Sure, my answers are below.

- the doc/ directory contains the full Hugo source directory, with
> config.toml, content/, layouts, etc., as well as the theme, which looks
> like it's statically installed
>

Correct.


> - looks like maybe the hugo html ends up in public, but then it gets moved
> somehow (can't quite figure out how)
>

Travis CI deals with that. You can look at the use-package Travis setup
here[1]. The revelant portion for the site deployment is:

=====
before_deploy: cd doc && make doc
deploy:
  provider: pages
  skip_cleanup: true
  github_token: $GITHUB_TOKEN
  local_dir: public
  on:
    branch: master
    condition: $EMACS_VERSION = 26
=====

(I use emacs 26 specifically to build the site as it comes with Org 9.1.4..
so then I don't need to install Org on the Travis CI machine.)


> - the ox-hugo files are kept somewhere I guess
>

No. The latest ox-hugo version available on Melpa is used. That is done via
the same Makefile.. it loads a setup file I have: setup-ox-hugo.el[2].


> - presumably any personal config has to be replicated somewhere on the web
> where travis can access it
>

The same setup-ox-hugo.el has some minimal "sane settings" (Look at the
"(with-eval-after-load 'org" in there for example). You can also add your
personal setup to that as needed.


> - is there any more setup that needs to be done on Travis?
>

1. The .travis.yml file mentioned above.
2. Get your GITHUB_TOKEN (minimum permission level: public_repo) to assign
to Travis[3].
3. Set the GITHUB_TOKEN and HUGO_BASE_URL env variables in the Travis
settings for your repo on https://travis-ci.org/USER/REPO/settings.

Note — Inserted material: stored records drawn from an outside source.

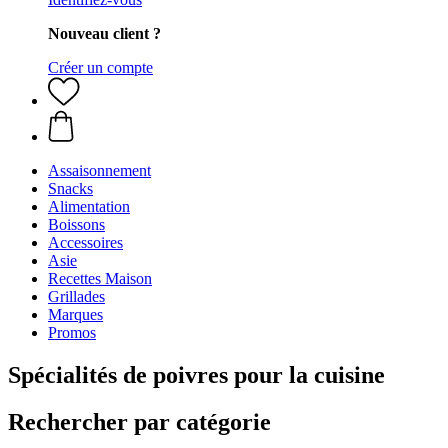
Nouveau client ?
Créer un compte
Assaisonnement
Snacks
Alimentation
Boissons
Accessoires
Asie
Recettes Maison
Grillades
Marques
Promos
Spécialités de poivres pour la cuisine
Rechercher par catégorie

- I have 4 main org files; 3 of them get copied per-header, and one as a
> whole file.  Is that an issue?
>

No. The latest ox-hugo version now has org-hugo-export-wim-to-md. "wim"
stands for What I Mean. See https://ox-hugo.scripter.co/#export-bindings or
the comment header in ox-hugo.el for details.

In setup-ox-hugo.el, I define this simple wrapper function:

(defun org-hugo-export-all-wim-to-md ()
  (org-hugo-export-wim-to-md :all-subtrees nil nil :noerror))

In the Makefile, that function is used in the "md1" rule.
And that rule is called in loop by the "md" rule:

md: $(org_files)
$(org_files):
    @$(MAKE) md1 ORG_FILE=$@ TIMEZONE=UTC # Use UTC/Universal time zone for
tests

So you only need to tweak the "org_files" rule which is a simple find
command to collect an array of all the Org files you want to export
(doesn't matter if they are file-based or subtree-based).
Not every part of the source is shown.